Case study
Self-Hosted AI & Homelab Platform
A production-grade homelab — GitOps from bare metal to local AI, and the platform that serves this very site.
- Talos
- OpenShift
- ArgoCD
- Proxmox
- Local LLM
- Cloudflare Tunnel
Problem
The best way to stay sharp on platform engineering is to run a real platform — one with the same rigour as production, where the only person on call is you. The goal: a homelab that’s a genuine proving ground for Kubernetes, GPUs, AI and security, not a pile of containers.
Constraints
- Run it like production — GitOps, backups, observability, no snowflake config.
- Secure by default — nothing exposed that doesn’t need to be.
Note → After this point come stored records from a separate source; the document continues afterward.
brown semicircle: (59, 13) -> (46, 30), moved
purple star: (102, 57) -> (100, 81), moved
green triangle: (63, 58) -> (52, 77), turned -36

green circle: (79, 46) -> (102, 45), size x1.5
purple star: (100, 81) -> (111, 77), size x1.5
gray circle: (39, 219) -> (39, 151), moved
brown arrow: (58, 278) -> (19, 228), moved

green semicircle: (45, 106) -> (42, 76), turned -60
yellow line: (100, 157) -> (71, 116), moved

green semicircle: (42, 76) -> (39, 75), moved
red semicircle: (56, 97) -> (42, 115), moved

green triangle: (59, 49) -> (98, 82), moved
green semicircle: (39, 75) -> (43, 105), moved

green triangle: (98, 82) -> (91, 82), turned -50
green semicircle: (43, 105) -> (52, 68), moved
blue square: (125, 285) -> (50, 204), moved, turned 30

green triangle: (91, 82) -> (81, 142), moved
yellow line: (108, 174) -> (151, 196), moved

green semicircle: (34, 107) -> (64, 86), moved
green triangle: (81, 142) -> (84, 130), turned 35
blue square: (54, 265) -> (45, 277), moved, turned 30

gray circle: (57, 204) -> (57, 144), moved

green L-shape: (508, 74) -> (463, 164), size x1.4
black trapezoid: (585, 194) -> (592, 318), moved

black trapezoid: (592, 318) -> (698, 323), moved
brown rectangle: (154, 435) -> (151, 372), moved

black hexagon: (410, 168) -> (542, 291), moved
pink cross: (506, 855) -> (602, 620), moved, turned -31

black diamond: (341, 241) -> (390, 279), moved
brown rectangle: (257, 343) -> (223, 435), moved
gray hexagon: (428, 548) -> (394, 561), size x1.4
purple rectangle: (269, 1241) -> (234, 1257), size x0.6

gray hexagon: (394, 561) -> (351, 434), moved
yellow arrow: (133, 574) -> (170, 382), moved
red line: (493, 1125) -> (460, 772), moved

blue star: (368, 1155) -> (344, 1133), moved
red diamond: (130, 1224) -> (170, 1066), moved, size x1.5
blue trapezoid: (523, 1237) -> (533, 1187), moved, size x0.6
- Reproducible — rebuild a node from code, not from memory.
Design
Proxmox provides the hypervisor layer with PCIe passthrough (GPU and storage) into single-node Talos and OpenShift clusters. Everything is ArgoCD GitOps — the cluster state lives in git and reconciles itself. On top: local LLM inference on a Blackwell-class GPU, split-horizon DNS via Pi-hole, a VPN with 2FA/SSO, and a Prometheus / Grafana observability stack. ZFS handles storage tiering; restic ships NAS-backed backups. Public services reach the internet through a Cloudflare Tunnel — which is exactly how this site is served.
Security & reliability decisions
- GitOps as the source of truth — drift is reconciled, not chased.
- 2FA / SSO and segmented access — least privilege across the lab.
- Back up state, not just volumes — restores are drilled, not hoped for.
- Outbound-only public exposure — a tunnel, not an open port.
Outcome
A homelab that behaves like a platform: rebuildable from code, observable, backed up, and secure enough to host a public site on. It’s where new patterns get proven before they go anywhere near real infrastructure — and it’s running right now, under this page.
Future improvements
Continue migrating workloads to a unified GitOps story across clusters, and harden the edge-to-cluster path as more public services come online.